**** Material for this exercise ****

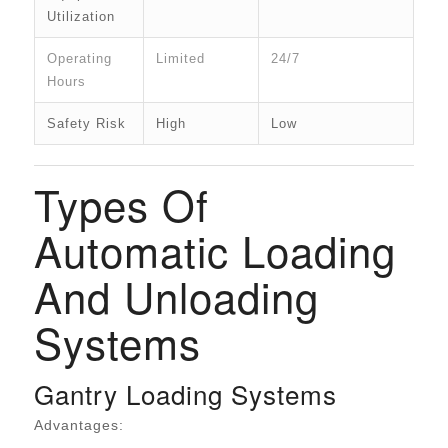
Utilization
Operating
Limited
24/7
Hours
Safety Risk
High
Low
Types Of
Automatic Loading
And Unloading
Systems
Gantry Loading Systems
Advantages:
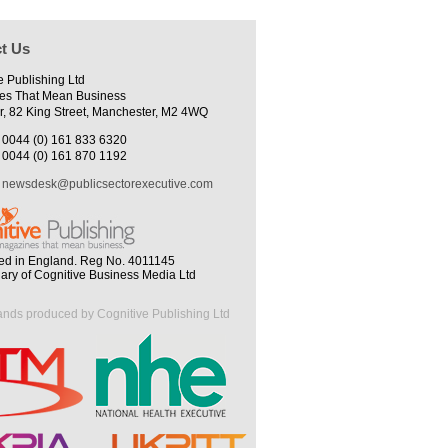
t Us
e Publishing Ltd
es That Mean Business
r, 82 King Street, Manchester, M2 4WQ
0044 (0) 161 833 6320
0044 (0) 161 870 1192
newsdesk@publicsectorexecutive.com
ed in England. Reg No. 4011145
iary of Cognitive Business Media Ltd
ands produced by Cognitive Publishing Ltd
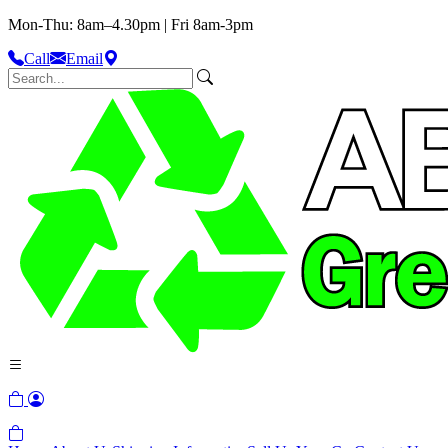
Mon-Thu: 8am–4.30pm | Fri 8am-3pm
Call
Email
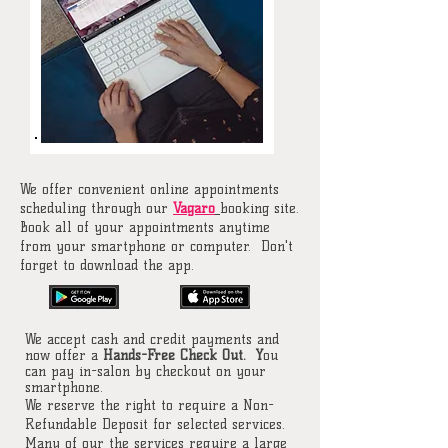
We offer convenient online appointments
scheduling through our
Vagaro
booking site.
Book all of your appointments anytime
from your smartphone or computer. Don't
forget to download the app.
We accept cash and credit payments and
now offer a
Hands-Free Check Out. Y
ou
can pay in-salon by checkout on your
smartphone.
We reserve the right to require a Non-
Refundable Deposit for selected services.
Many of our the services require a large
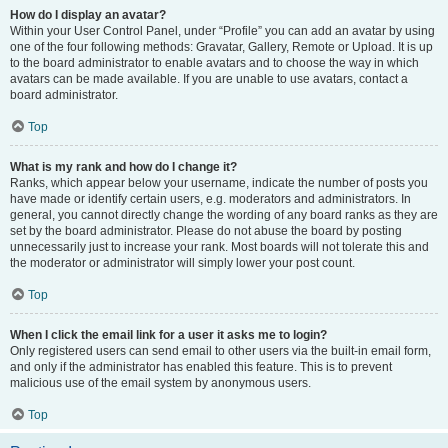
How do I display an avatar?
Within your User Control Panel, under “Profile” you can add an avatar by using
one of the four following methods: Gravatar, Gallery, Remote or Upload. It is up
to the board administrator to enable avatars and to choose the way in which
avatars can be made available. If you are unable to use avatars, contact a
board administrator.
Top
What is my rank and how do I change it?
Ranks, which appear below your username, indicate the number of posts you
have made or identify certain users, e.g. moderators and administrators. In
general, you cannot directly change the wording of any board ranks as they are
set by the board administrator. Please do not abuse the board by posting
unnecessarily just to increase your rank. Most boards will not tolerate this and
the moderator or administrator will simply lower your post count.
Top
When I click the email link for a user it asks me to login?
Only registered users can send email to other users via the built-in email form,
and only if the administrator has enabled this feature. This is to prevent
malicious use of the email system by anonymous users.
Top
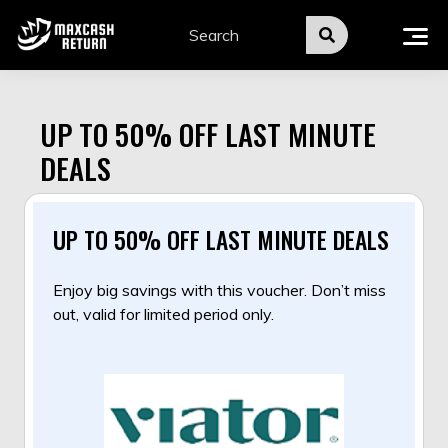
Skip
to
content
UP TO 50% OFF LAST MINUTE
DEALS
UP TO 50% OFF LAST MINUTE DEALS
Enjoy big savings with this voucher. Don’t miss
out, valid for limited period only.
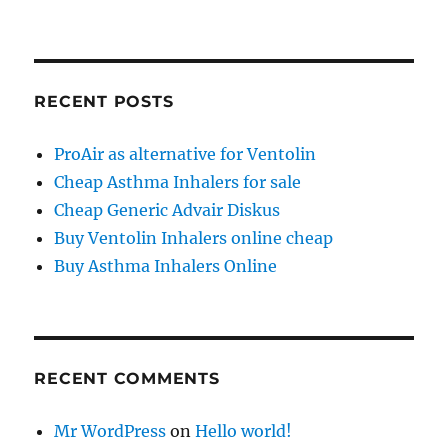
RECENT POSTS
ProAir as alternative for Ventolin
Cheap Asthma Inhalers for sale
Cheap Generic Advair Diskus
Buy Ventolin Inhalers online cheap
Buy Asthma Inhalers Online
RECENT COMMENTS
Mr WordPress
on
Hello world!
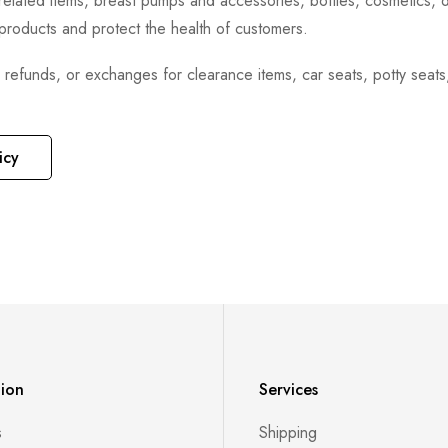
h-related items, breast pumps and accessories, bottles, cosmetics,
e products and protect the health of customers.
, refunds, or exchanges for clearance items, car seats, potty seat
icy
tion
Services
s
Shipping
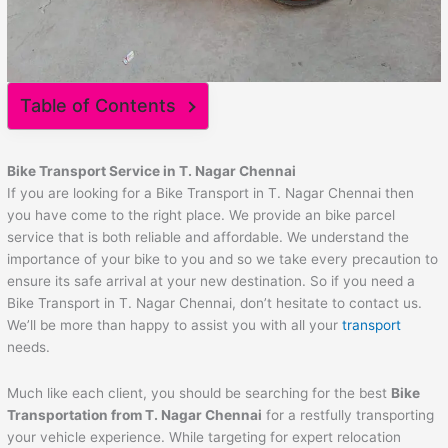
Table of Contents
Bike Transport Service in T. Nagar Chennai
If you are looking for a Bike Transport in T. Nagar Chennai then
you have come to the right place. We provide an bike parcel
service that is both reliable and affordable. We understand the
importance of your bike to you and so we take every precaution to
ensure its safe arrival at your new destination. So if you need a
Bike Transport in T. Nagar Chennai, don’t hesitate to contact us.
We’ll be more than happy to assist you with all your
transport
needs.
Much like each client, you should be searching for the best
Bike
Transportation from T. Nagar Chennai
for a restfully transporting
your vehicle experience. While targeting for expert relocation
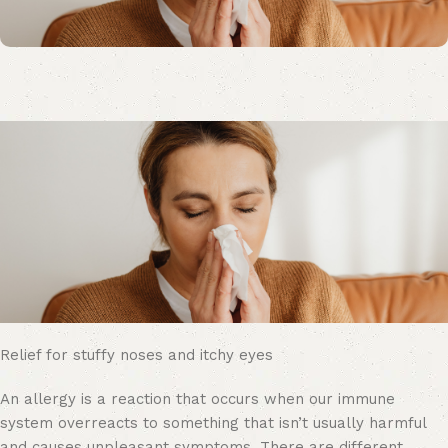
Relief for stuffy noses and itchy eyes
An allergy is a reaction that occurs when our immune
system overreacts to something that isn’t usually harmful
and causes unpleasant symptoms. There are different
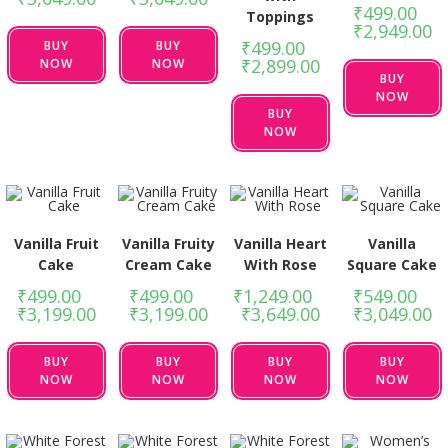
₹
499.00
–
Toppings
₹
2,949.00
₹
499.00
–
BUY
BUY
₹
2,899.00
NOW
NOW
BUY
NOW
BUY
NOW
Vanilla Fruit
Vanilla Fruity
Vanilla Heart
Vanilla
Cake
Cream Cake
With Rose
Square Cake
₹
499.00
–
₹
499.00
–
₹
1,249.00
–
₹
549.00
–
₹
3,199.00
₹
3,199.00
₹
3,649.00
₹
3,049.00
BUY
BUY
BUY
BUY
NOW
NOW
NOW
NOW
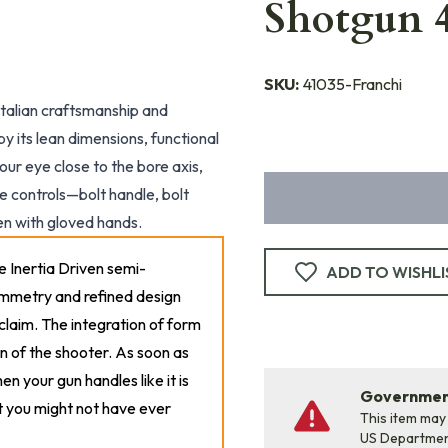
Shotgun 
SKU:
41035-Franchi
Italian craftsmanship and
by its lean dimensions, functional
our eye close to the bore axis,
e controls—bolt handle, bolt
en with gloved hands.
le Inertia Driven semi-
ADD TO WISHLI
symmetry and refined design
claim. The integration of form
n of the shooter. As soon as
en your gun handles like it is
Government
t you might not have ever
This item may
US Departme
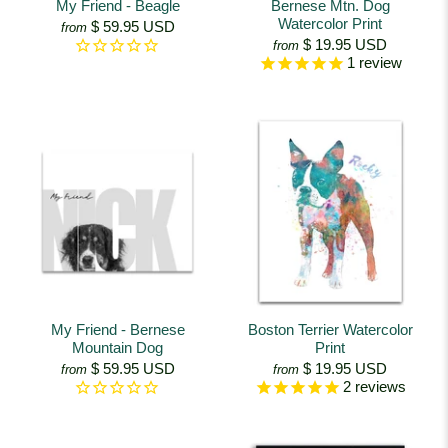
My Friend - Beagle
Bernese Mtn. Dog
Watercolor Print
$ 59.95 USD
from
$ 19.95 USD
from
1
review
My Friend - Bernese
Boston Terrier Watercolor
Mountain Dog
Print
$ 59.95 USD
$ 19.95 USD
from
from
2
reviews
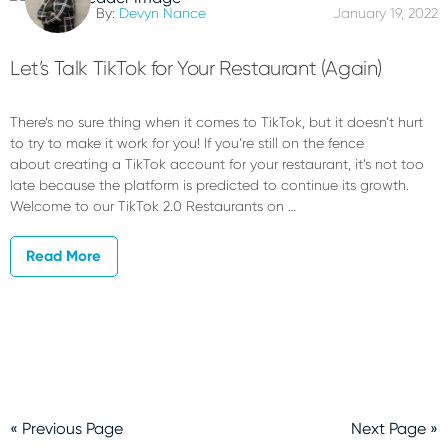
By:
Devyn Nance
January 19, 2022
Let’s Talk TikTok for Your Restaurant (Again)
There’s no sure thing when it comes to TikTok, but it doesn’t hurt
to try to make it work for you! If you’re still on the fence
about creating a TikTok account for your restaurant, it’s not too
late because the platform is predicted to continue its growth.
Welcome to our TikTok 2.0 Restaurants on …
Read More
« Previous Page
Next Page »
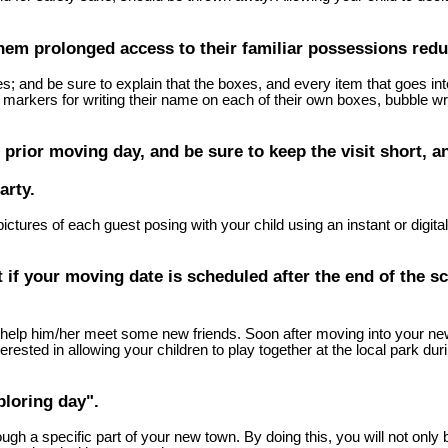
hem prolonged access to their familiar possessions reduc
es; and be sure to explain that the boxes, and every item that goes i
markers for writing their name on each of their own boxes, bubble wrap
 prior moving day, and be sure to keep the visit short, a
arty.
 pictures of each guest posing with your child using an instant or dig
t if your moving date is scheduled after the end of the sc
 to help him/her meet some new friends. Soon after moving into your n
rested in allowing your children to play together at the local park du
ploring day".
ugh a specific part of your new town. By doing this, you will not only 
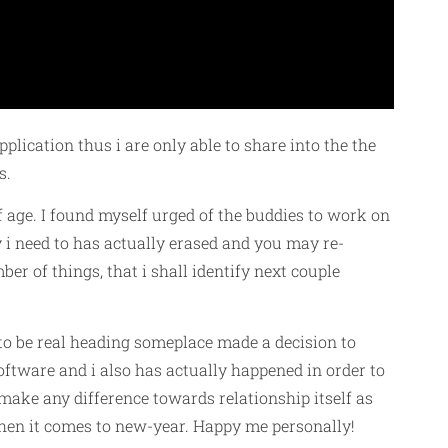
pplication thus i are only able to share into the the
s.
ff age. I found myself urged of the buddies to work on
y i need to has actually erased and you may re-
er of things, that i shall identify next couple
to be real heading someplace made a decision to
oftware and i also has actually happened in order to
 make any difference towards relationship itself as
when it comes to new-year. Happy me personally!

****

- Your task: Take from the material every line that holds "items".

- Output of the exercise:
h-related items, breast pumps and accessories, bottles, cosmetics,
, refunds, or exchanges for clearance items, car seats, potty seat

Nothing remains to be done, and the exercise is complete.